The mitochondria sacrificed their own individuality, but the combined – symbiotic – cells were so efficient that they out-reproduced most other life forms and became the basic stock from which all today’s multicellular organisms evolved.
Single celled organisms can reproduce by budding; most multicellular forms use sex, in which two cells merge and shuffle their genes. But for this to occur, the merged cell also requires energy, which comes from the mitochondria. So in sex, one cell, the sperm, is reduced to little more than packaged DNA, while the other, the egg, retains its mitochondria and so provides the essential nurturing environment required for development. Hence the essential biological asymmetry between male and female in reproduction. Unlike our nuclear DNA therefore, our mitochondria are exclusively (Lane says almost) female in descent, a fact that has been used to study human ancestry from some so-called “mitochondrial Eve” living in Africa about 170,000 years ago – a story of which he is a little cautious.
Like one of those elaborate word games in Round Britain Quiz, we now have the power and sex of Lane’s title. As for suicide, this refers to the fact that, during development from the single fertilised egg to the fully formed adult, whether the few thousands of a tiny worm or the hundred trillion in the human body, many times more cells are born than survive; this over-production is, it seems, a necessary part of development and many of the cells that die en route are indeed “programmed” so to do, and it is their mitochondria, he argues, that generate the chemicals which kill them.

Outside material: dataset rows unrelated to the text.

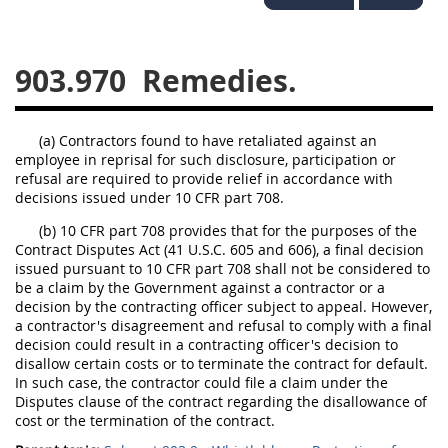
949
950
951
952
970
971
903.970
Remedies.
(a) Contractors found to have retaliated against an
employee in reprisal for such disclosure, participation or
refusal are required to provide relief in accordance with
decisions issued under 10 CFR part 708.
(b) 10 CFR part 708 provides that for the purposes of the
Contract Disputes Act (41 U.S.C. 605 and 606), a final decision
issued pursuant to 10 CFR part 708 shall not be considered to
be a claim by the Government against a contractor or a
decision by the contracting officer subject to appeal. However,
a contractor's disagreement and refusal to comply with a final
decision could result in a contracting officer's decision to
disallow certain costs or to terminate the contract for default.
In such case, the contractor could file a claim under the
Disputes clause of the contract regarding the disallowance of
cost or the termination of the contract.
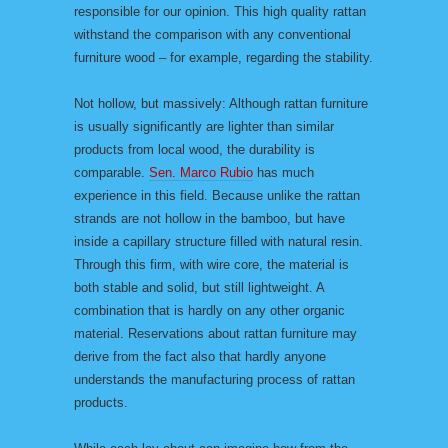
responsible for our opinion. This high quality rattan
withstand the comparison with any conventional
furniture wood – for example, regarding the stability.
Not hollow, but massively: Although rattan furniture
is usually significantly are lighter than similar
products from local wood, the durability is
comparable.
Sen. Marco Rubio
has much
experience in this field. Because unlike the rattan
strands are not hollow in the bamboo, but have
inside a capillary structure filled with natural resin.
Through this firm, with wire core, the material is
both stable and solid, but still lightweight. A
combination that is hardly on any other organic
material. Reservations about rattan furniture may
derive from the fact also that hardly anyone
understands the manufacturing process of rattan
products.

Lane goes further; mitochondria, he argues, carry the secret of ageing and even potentially of postponing death. Whether this constitutes the meaning of life remains debatable. His book does not make for an easy read; it is eccentrically organised and packed with more detail than any other than committed mitochondriacs might wish to know. But embedded within it is one of the most interesting stories modern biology has to tell.